HL7 URD Results/update Definition
HL7 field reference URD fields from HL7 v2.5.1 Show fields
These are the generated fields for the version selected at the top of the page. The document stays the same, but the reference panel follows that version.
Fields
| Field | Name | Required | Repeatable | Type | Table |
|---|---|---|---|---|---|
| URD.1 | R/U Date/Time | No | No | TS | |
| URD.2 | Report Priority | No | No | ID | 0109 |
| URD.3 | R/U Who Subject Definition | Yes | Yes | XCN | |
| URD.4 | R/U What Subject Definition | No | Yes | CE | 0048 |
| URD.5 | R/U What Department Code | No | Yes | CE | |
| URD.6 | R/U Display/Print Locations | No | Yes | ST | |
| URD.7 | R/U Results Level | No | No | ID | 0108 |
URD defines an unsolicited results/update request or subscription.
The standard describes URD this way: The URD segment is used in sending unsolicited updates about orders and results. Its purpose is similar to that of the QRD segment, but from the results/unsolicited update point of view. Some of the fields have parallels in the QRD segment. This segment is not carried forward to the recommended queries for v 2.4.
Query segments define what the sender is asking for, how the receiver should format the answer, and how a multi-message response is continued or limited.
A query is an interface contract. The tag, parameters, row definitions, sort/filter rules, and continuation pointers must match exactly or the receiver may return technically valid data that is not what the requester expected.
The v2.5.1 structures show URD in UDM_Q05 - Unsolicited display update message. That tells you where it can appear, but the implementation guide still decides which optional fields are meaningful.
For practical interface work, read the generated field panel for datatype, required, repeatable, and table details, then use the notes below to decide what the field should mean in the receiving workflow.
URD-1 is a timing field. Send the real source-system precision, do not pad unknown dates or times, and agree how timezone offsets are handled when time of day matters.
URD-2 qualifies the query workflow rather than identifying it. This is the sort of field receivers often use for branching, filtering, or display grouping.
Use the agreed value set, starting from HL7 table 0109. A local code without an agreed coding system is a small ambiguity that becomes a mapping problem later.
URD-3 carries R/U Who Subject Definition for this query workflow. Populate it only when the receiver has a clear use for it, and keep the value in the datatype shape shown in the generated field panel.
This field can repeat. Use repetitions for separate real-world values, not as a workaround for putting several unrelated ideas in one field.
URD-4 carries R/U What Subject Definition for this query workflow. Populate it only when the receiver has a clear use for it, and keep the value in the datatype shape shown in the generated field panel.
The generated panel links this to HL7 table 0048; many real interfaces narrow that list further, so follow the receiver's implementation guide.
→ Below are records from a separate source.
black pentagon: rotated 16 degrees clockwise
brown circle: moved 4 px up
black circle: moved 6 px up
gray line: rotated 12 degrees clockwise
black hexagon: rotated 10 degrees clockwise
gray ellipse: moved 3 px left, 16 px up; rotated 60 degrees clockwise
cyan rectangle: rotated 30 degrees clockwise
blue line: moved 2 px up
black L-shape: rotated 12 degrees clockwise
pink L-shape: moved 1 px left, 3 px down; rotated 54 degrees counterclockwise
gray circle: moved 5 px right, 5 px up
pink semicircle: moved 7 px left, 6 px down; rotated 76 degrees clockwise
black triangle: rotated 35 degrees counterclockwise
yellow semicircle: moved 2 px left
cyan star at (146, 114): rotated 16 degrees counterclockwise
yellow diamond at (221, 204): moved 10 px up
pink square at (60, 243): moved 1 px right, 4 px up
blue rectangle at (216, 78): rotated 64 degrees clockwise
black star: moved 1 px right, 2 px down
URD-5 identifies the R/U What Department Code for this query workflow. Send the identifier that the receiving system actually keys on, and keep the assigning authority or coding system visible when the datatype supports it.
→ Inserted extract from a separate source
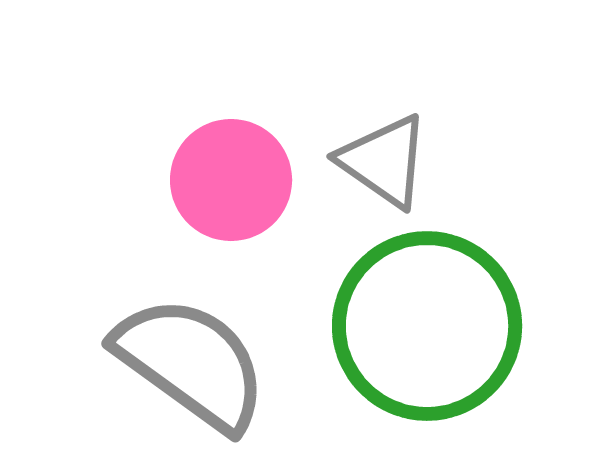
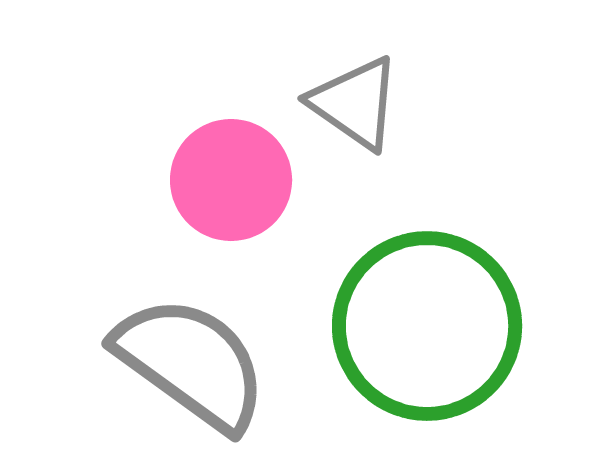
gray triangle: moved 29 px left, 58 px up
If there are several identifiers, use repetitions deliberately and make each repeat self-explanatory rather than relying on position alone.
URD-6 places the query workflow in an organization, facility, department, room, bed, or location group. Keep physical location, owning department, and receiving facility separate when the datatype allows it.
This field can repeat. Use repetitions for separate real-world values, not as a workaround for putting several unrelated ideas in one field.
URD-7 qualifies the query workflow rather than identifying it. This is the sort of field receivers often use for branching, filtering, or display grouping.
Use the agreed value set, starting from HL7 table 0108. A local code without an agreed coding system is a small ambiguity that becomes a mapping problem later.